Effect of simulation training on nurse leadership in a shared leadership model for cardiopulmonary resuscitation in the emergency department

First published: 27 August 2020
Patrick Armstrong, MBChB, FACEM, Emergency Medicine Specialist; Brad Peckler, MD, FACEP, FACEM, Emergency Medicine Specialist; Jodie Pilkinton‐Ching, RN, Clinical Nurse Specialist; David McQuade, MBChB, FACEM, Emergency Medicine Specialist; Alice Rogan, BSc (Hons), MBChB, Emergency Medicine Research Fellow, Emergency Medicine Registrar.

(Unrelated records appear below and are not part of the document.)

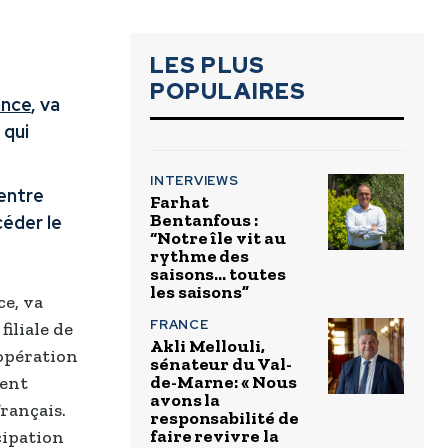
LES PLUS
POPULAIRES
ance
, va
qui
INTERVIEWS
 entre
Farhat
Bentanfous :
céder le
“Notre île vit au
rythme des
saisons… toutes
les saisons”
ce, va
FRANCE
iliale de
Akli Mellouli,
 opération
sénateur du Val-
de-Marne: « Nous
ment
avons la
rançais.
responsabilité de
faire revivre la
cipation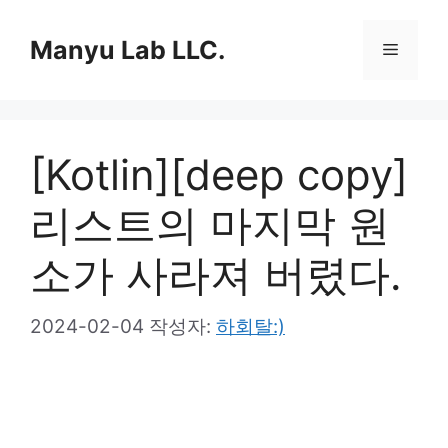
컨
텐
Manyu Lab LLC.
메
츠
로
뉴
건
너
[Kotlin][deep copy]
뛰
기
리스트의 마지막 원
소가 사라져 버렸다.
2024-02-04
작성자:
하회탈:)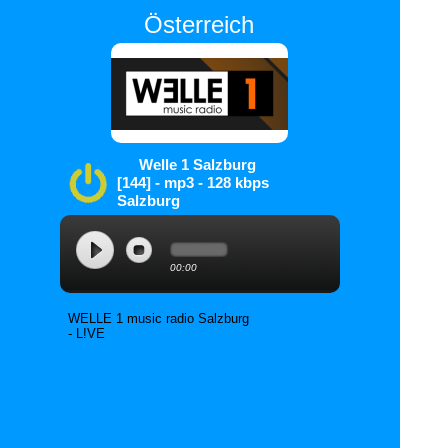
Österreich
Welle 1 Salzburg
[144] - mp3 - 128 kbps
Salzburg
SSIS-Player
00:00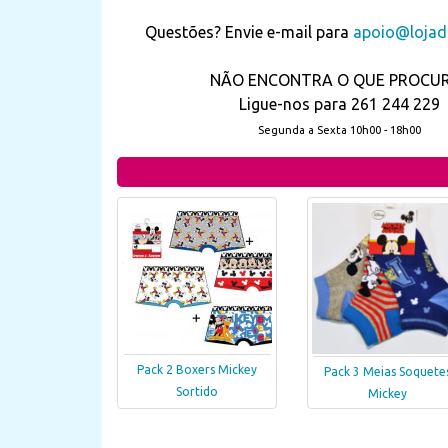
Questões? Envie e-mail para
apoio@lojada
NÃO ENCONTRA O QUE PROCU
Ligue-nos para 261 244 229
Segunda a Sexta 10h00 - 18h00
Pack 2 Boxers Mickey
Pack 3 Meias Soquete
Sortido
Mickey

Empowering a senior nurse in a shared leadership role has been proposed as a more efficient set up for the cardiac arrest team in ED. In this model, a senior nurse leads the cardiac arrest algorithm which allows cognitive off‐loading of the lead emergency physician. The emergency physician is then more available to perform tasks such as echocardiography and exclude reversible causes. Simulation provides an opportunity for training and practice of this shared leadership model. We hypothesised that a structured simulation training programme that focused on implementing a nurse and doctor shared leadership model for cardiopulmonary resuscitation (CPR), would improve leadership and teamwork quality in the setting of cardiac arrest as measured by a Trauma Non‐technical Skills (T‐NOTECHS) teamwork scale.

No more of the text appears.